Thermal Impacts

The Thermal Impact of Untreated Storm Water

The thermal impact of untreated storm water to segments of the Kinnickinnic River within the City of River Falls, especially in the downtown and Glen Park areas, have been clearly documented by temperature monitoring research conducted by the local Kiap-TU-Wish Chapter of Trout Unlimited. These thermal impacts are also evident in the South Fork of the Kinnickinnic River. When summer rainfall flows over warm impervious surfaces, it absorbs heat (thermal pollution) that is discharged to the Kinnickinnic River through storm sewers, causing a rapid and marked temperature increase at the beginning (first flush) of a storm water runoff event. These rapid temperature increases (thermal spikes) in the Kinnickinnic River may be particularly harmful to macroinvertebrates (aquatic insects), which serve as a critical food source for trout. Scientific research (Galli, 1990) shows that macroinvertebrates have little ability to compensate for rapid temperature changes. Hence temperature changes of 1-2 degrees centigrade can reduce insect size and reproduction, while temperature changes of 2-3 degrees centigrade could eliminate sensitive insect species.


Storm Water Ordinance

The City’s Storm Water Ordinance targets new development, however, large quantities of runoff come from the old parts of town also. Due to this, the City of River Falls has been evaluating several storm water management options for 24 direct storm sewer discharges to the Kinnickinnic River between County Road MM and Lake George. In June 2005, the city, with consulting assistance from Bonestroo Rosene Anderlik and Associates, completed the Lake George Area Storm Water Treatment Concept Plan, which presents several alternatives for managing untreated stormwater from these 24 discharges.
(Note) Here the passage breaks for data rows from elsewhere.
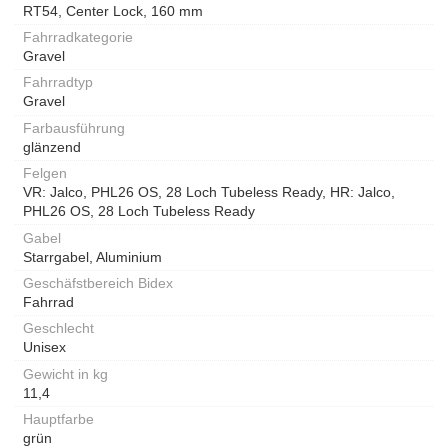
RT54, Center Lock, 160 mm
Fahrradkategorie
Gravel
Fahrradtyp
Gravel
Farbausführung
glänzend
Felgen
VR: Jalco, PHL26 OS, 28 Loch Tubeless Ready, HR: Jalco,
PHL26 OS, 28 Loch Tubeless Ready
Gabel
Starrgabel, Aluminium
Geschäfstbereich Bidex
Fahrrad
Geschlecht
Unisex
Gewicht in kg
11,4
Hauptfarbe
grün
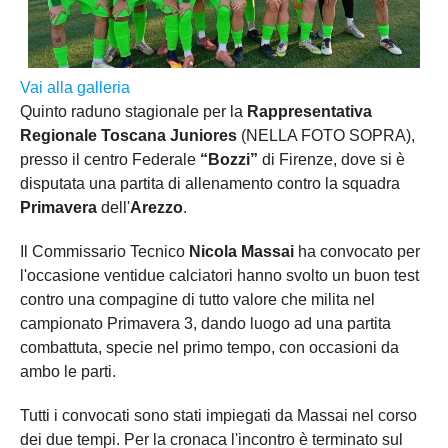
Vai alla galleria
Quinto raduno stagionale per la
Rappresentativa
Regionale Toscana Juniores
(NELLA FOTO SOPRA),
presso il centro Federale
“Bozzi”
di Firenze, dove si è
disputata una partita di allenamento contro la squadra
Primavera
dell'
Arezzo
.
Il Commissario Tecnico
Nicola Massai
ha convocato per
l'occasione ventidue calciatori hanno svolto un buon test
contro una compagine di tutto valore che milita nel
campionato Primavera 3, dando luogo ad una partita
combattuta, specie nel primo tempo, con occasioni da
ambo le parti.
Tutti i convocati sono stati impiegati da Massai nel corso
dei due tempi. Per la cronaca l'incontro è terminato sul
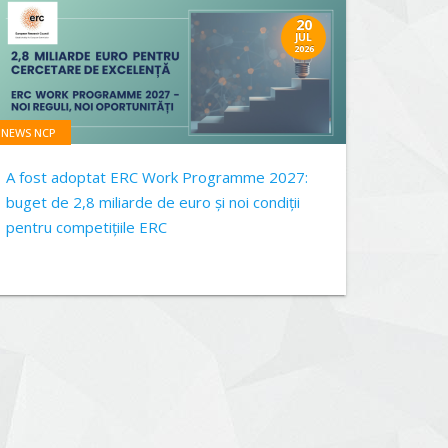
20
JUL
2026
NEWS NCP
A fost adoptat ERC Work Programme 2027:
buget de 2,8 miliarde de euro și noi condiții
pentru competițiile ERC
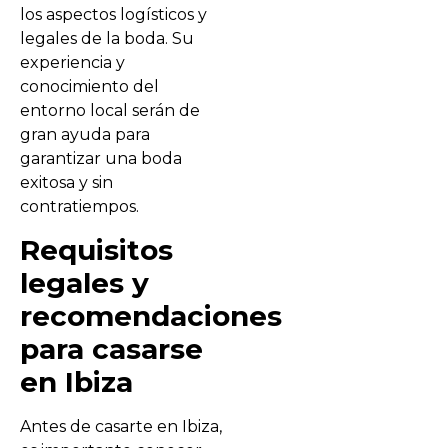
los aspectos logísticos y
legales de la boda. Su
experiencia y
conocimiento del
entorno local serán de
gran ayuda para
garantizar una boda
exitosa y sin
contratiempos.
Requisitos
legales y
recomendaciones
para casarse
en Ibiza
Antes de casarte en Ibiza,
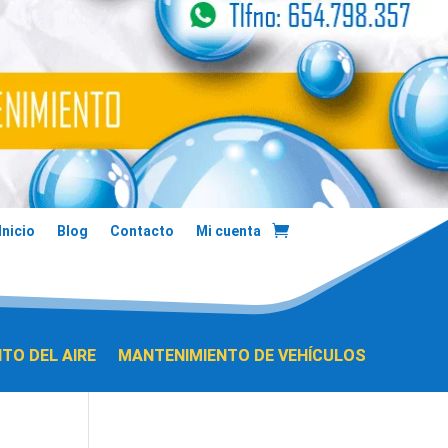
Inicio
Blog
Contacto
Mi cuenta
TO DEL AIRE
MANTENIMIENTO DE VEHÍCULOS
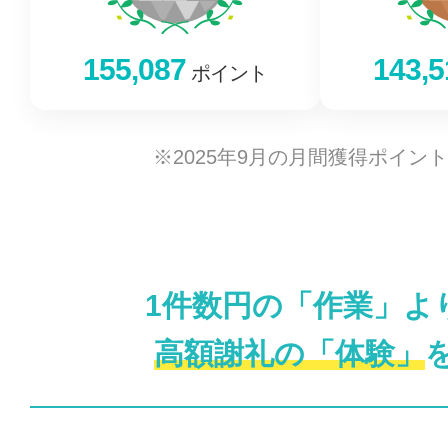
155,087
143,5
ポイント
※2025年9月の月間獲得ポイン
1件数円の「作業」よ
高額謝礼の「体験」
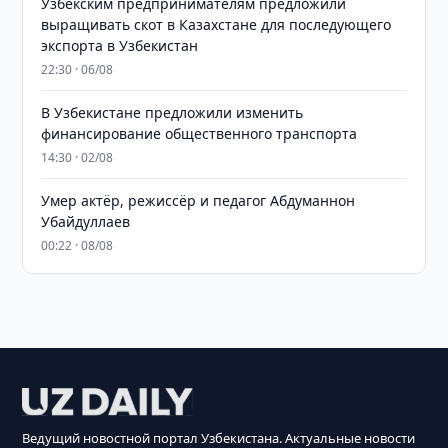
Узбекским предпринимателям предложили
выращивать скот в Казахстане для последующего
экспорта в Узбекистан
22:30 · 06/08
В Узбекистане предложили изменить
финансирование общественного транспорта
14:30 · 02/08
Умер актёр, режиссёр и педагог Абдуманнон
Убайдуллаев
00:22 · 08/08
Ведущий новостной портал Узбекистана. Актуальные новости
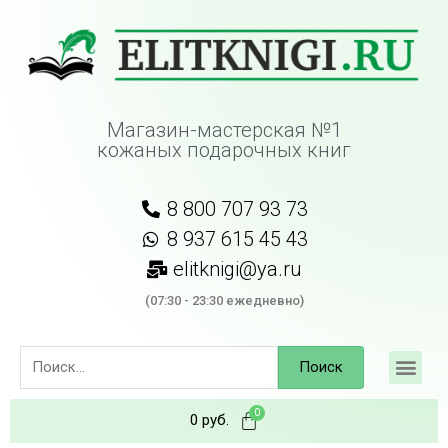
Магазин-мастерская №1
кожаных подарочных книг
8 800 707 93 73
8 937 615 45 43
elitknigi@ya.ru
(07:30 - 23:30 ежедневно)
Поиск
0
руб.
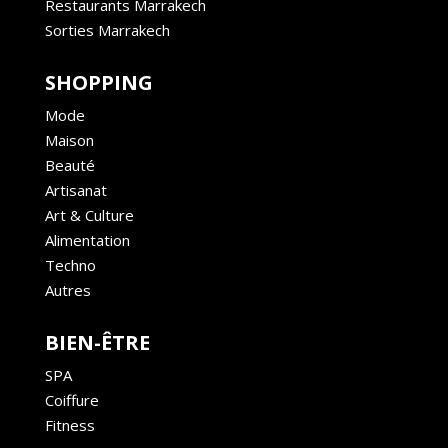
Restaurants Marrakech
Sorties Marrakech
SHOPPING
Mode
Maison
Beauté
Artisanat
Art & Culture
Alimentation
Techno
Autres
BIEN-ÊTRE
SPA
Coiffure
Fitness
Thermal Preferences of Brown Trout for Survival & Growth

(Armour, 1994) 

Physiological Optimum: 17.0 C (12.0 - 20.0 C)
Growth Optimum: 16.4 C (7.0 - 19.0 C)
Zero Net Gain Range: 19.5 - 21.2 C
(No Growth; Survival = Mortality)
Visible Thermal Stress: 19 - 30 C


Lower Value: Avoidance, restlessness, disturbing temperature
Upper Value: Maximum survival temperature for brief periods
Upper Ultimate Incipient Lethal Temperature: 25 - 30 C
Critical Thermal Maximum: 29.8

Summary: Brown trout will begin showing stress at 19 C (66F) and will die above temperatures of 29 C (84F)

Thermal Preferences of Macroinvertebrates

(Galli, 1990)

Many aquatic insects (esp. mayflies) require a fluctuating diurnal temperature regime. Temperatures > 17 C (63F) exceed the optimum for many stoneflies, mayflies, and caddisflies.